**TASK GOAL**
Without including any pictures, write out all the records word for word.

**INFORMATION SUPPLIED**
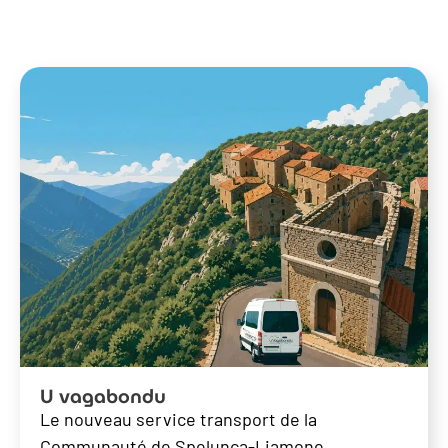
U vagabondu
Le nouveau service transport de la
Communauté de Spelunca-Liamone.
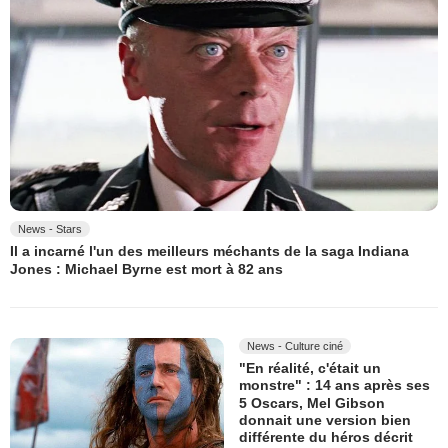
News - Stars
Il a incarné l'un des meilleurs méchants de la saga Indiana
Jones : Michael Byrne est mort à 82 ans
News - Culture ciné
"En réalité, c'était un
monstre" : 14 ans après ses
5 Oscars, Mel Gibson
donnait une version bien
différente du héros décrit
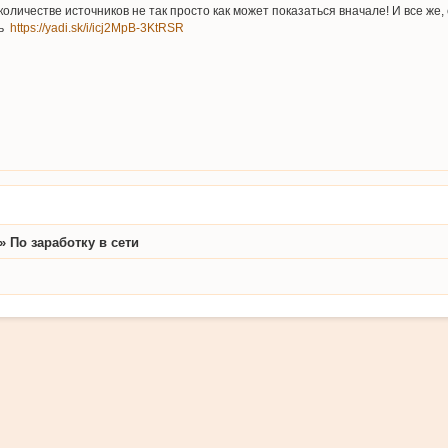
ичестве источников не так просто как может показаться вначале! И все же, с
сь
https://yadi.sk/i/icj2MpB-3KtRSR
»
По заработку в сети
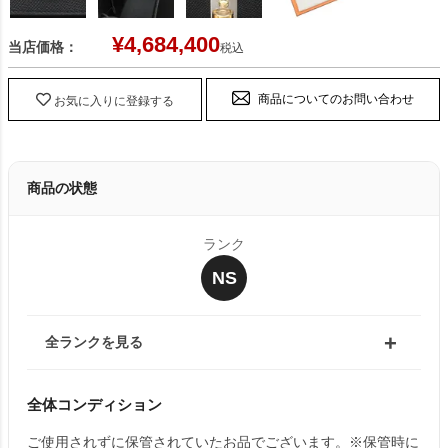
¥
4,684,400
当店価格：
税込
商品についてのお問い合わせ
お気に入りに登録する
商品の状態
ランク
NS
全ランクを見る
全体コンディション
ご使用されずに保管されていたお品でございます。※保管時に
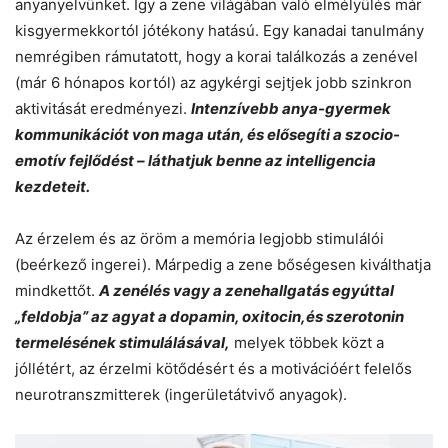
anyanyelvünket. Így a zene világában való elmélyülés már
kisgyermekkortól jótékony hatású. Egy kanadai tanulmány
nemrégiben rámutatott, hogy a korai találkozás a zenével
(már 6 hónapos kortól) az agykérgi sejtjek jobb szinkron
aktivitását eredményezi.
Intenzívebb anya-gyermek
kommunikációt von maga után, és elősegíti a szocio-
emotív fejlődést – láthatjuk benne az intelligencia
kezdeteit.
Az érzelem és az öröm a memória legjobb stimulálói
(beérkező ingerei). Márpedig a zene bőségesen kiválthatja
mindkettőt.
A zenélés vagy a zenehallgatás egyúttal
„feldobja” az agyat a dopamin, oxitocin,és szerotonin
termelésének stimulálásával,
melyek többek közt a
jóllétért, az érzelmi kötődésért és a motivációért felelős
neurotranszmitterek (ingerületátvivő anyagok).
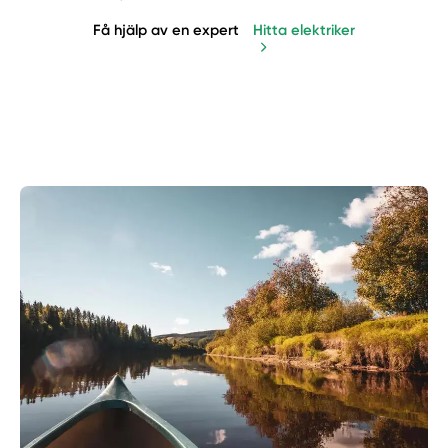
Få hjälp av en expert
Hitta elektriker
Manuellt
Få hjälp
Välj tillvägagångssätt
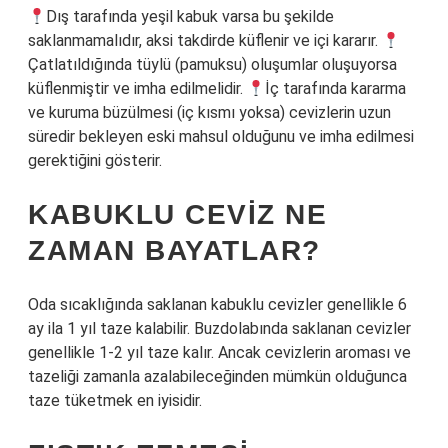
Dış tarafında yeşil kabuk varsa bu şekilde
saklanmamalıdır, aksi takdirde küflenir ve içi kararır.
Çatlatıldığında tüylü (pamuksu) oluşumlar oluşuyorsa
küflenmiştir ve imha edilmelidir.
İç tarafında kararma
ve kuruma büzülmesi (iç kısmı yoksa) cevizlerin uzun
süredir bekleyen eski mahsul olduğunu ve imha edilmesi
gerektiğini gösterir.
KABUKLU CEVIZ NE
ZAMAN BAYATLAR?
Oda sıcaklığında saklanan kabuklu cevizler genellikle 6
ay ila 1 yıl taze kalabilir. Buzdolabında saklanan cevizler
genellikle 1-2 yıl taze kalır. Ancak cevizlerin aroması ve
tazeliği zamanla azalabileceğinden mümkün olduğunca
taze tüketmek en iyisidir.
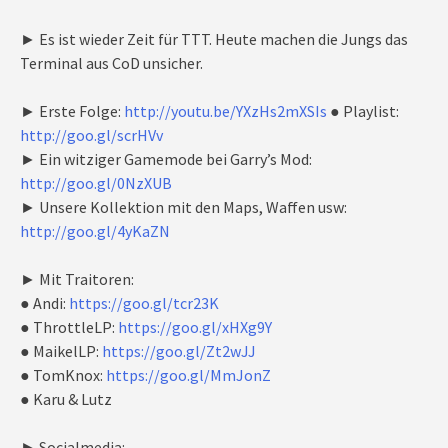
► Es ist wieder Zeit für TTT. Heute machen die Jungs das
Terminal aus CoD unsicher.
► Erste Folge:
http://youtu.be/YXzHs2mXSIs
● Playlist:
http://goo.gl/scrHVv
► Ein witziger Gamemode bei Garry’s Mod:
http://goo.gl/0NzXUB
► Unsere Kollektion mit den Maps, Waffen usw:
http://goo.gl/4yKaZN
► Mit Traitoren:
● Andi:
https://goo.gl/tcr23K
● ThrottleLP:
https://goo.gl/xHXg9Y
● MaikelLP:
https://goo.gl/Zt2wJJ
● TomKnox:
https://goo.gl/MmJonZ
● Karu & Lutz
► Socialmedia:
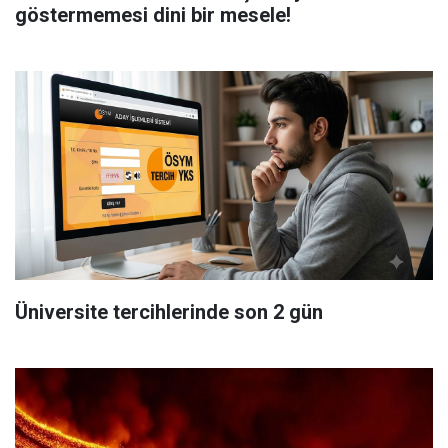
göstermemesi dini bir mesele!
Üniversite tercihlerinde son 2 gün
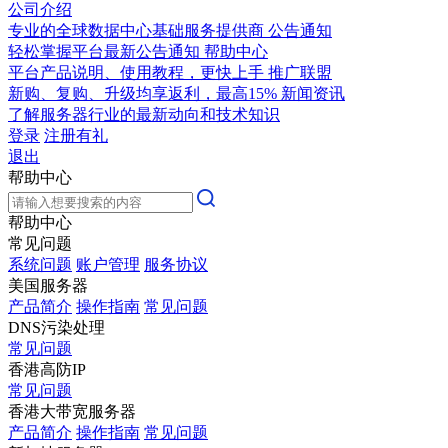
公司介绍
专业的全球数据中心基础服务提供商
公告通知
轻松掌握平台最新公告通知
帮助中心
平台产品说明、使用教程，更快上手
推广联盟
新购、复购、升级均享返利，最高15%
新闻资讯
了解服务器行业的最新动向和技术知识
登录
注册有礼
退出
帮助中心
帮助中心
常见问题
系统问题
账户管理
服务协议
美国服务器
产品简介
操作指南
常见问题
DNS污染处理
常见问题
香港高防IP
常见问题
香港大带宽服务器
产品简介
操作指南
常见问题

**RESULT FOR THIS EXERCISE**
U vagabondu
Le nouveau service transport de la
Communauté de Spelunca-Liamone.
News - Stars
Il a incarné l'un des meilleurs méchants de la saga Indiana
Jones : Michael Byrne est mort à 82 ans
News - Culture ciné
"En réalité, c'était un
monstre" : 14 ans après ses
5 Oscars, Mel Gibson
donnait une version bien
différente du héros décrit
ичестве источников не так просто как может показаться вначале! И все же, с
сь
https://yadi.sk/i/icj2MpB-3KtRSR
»
По заработку в сети
¥
4,684,400
当店価格：
税込
商品についてのお問い合わせ
お気に入りに登録する
商品の状態
ランク
NS
全ランクを見る
全体コンディション
ご使用されずに保管されていたお品でございます。※保管時に
anyanyelvünket. Így a zene világában való elmélyülés már
kisgyermekkortól jótékony hatású. Egy kanadai tanulmány
nemrégiben rámutatott, hogy a korai találkozás a zenével
(már 6 hónapos kortól) az agykérgi sejtjek jobb szinkron
aktivitását eredményezi.
Intenzívebb anya-gyermek
kommunikációt von maga után, és elősegíti a szocio-
emotív fejlődést – láthatjuk benne az intelligencia
kezdeteit.
Az érzelem és az öröm a memória legjobb stimulálói
(beérkező ingerei). Márpedig a zene bőségesen kiválthatja
mindkettőt.
A zenélés vagy a zenehallgatás egyúttal
„feldobja” az agyat a dopamin, oxitocin,és szerotonin
termelésének stimulálásával,
melyek többek közt a
jóllétért, az érzelmi kötődésért és a motivációért felelős
neurotranszmitterek (ingerületátvivő anyagok).
Få hjälp av en expert
Hitta elektriker
Manuellt
Få hjälp
Välj tillvägagångssätt
Dış tarafında yeşil kabuk varsa bu şekilde
saklanmamalıdır, aksi takdirde küflenir ve içi kararır.
Çatlatıldığında tüylü (pamuksu) oluşumlar oluşuyorsa
küflenmiştir ve imha edilmelidir.
İç tarafında kararma
ve kuruma büzülmesi (iç kısmı yoksa) cevizlerin uzun
süredir bekleyen eski mahsul olduğunu ve imha edilmesi
gerektiğini gösterir.
KABUKLU CEVIZ NE
ZAMAN BAYATLAR?
Oda sıcaklığında saklanan kabuklu cevizler genellikle 6
ay ila 1 yıl taze kalabilir. Buzdolabında saklanan cevizler
genellikle 1-2 yıl taze kalır. Ancak cevizlerin aroması ve
tazeliği zamanla azalabileceğinden mümkün olduğunca
taze tüketmek en iyisidir.
► Es ist wieder Zeit für TTT. Heute machen die Jungs das
Terminal aus CoD unsicher.
► Erste Folge:
http://youtu.be/YXzHs2mXSIs
● Playlist:
http://goo.gl/scrHVv
► Ein witziger Gamemode bei Garry’s Mod:
http://goo.gl/0NzXUB
► Unsere Kollektion mit den Maps, Waffen usw:
http://goo.gl/4yKaZN
► Mit Traitoren:
● Andi:
https://goo.gl/tcr23K
● ThrottleLP:
https://goo.gl/xHXg9Y
● MaikelLP:
https://goo.gl/Zt2wJJ
● TomKnox:
https://goo.gl/MmJonZ
● Karu & Lutz
► Socialmedia:
göstermemesi dini bir mesele!
Üniversite tercihlerinde son 2 gün
公司介绍
专业的全球数据中心基础服务提供商
公告通知
轻松掌握平台最新公告通知
帮助中心
平台产品说明、使用教程，更快上手
推广联盟
新购、复购、升级均享返利，最高15%
新闻资讯
了解服务器行业的最新动向和技术知识
登录
注册有礼
退出
帮助中心
帮助中心
常见问题
系统问题
账户管理
服务协议
美国服务器
产品简介
操作指南
常见问题
DNS污染处理
常见问题
香港高防IP
常见问题
香港大带宽服务器
产品简介
操作指南
常见问题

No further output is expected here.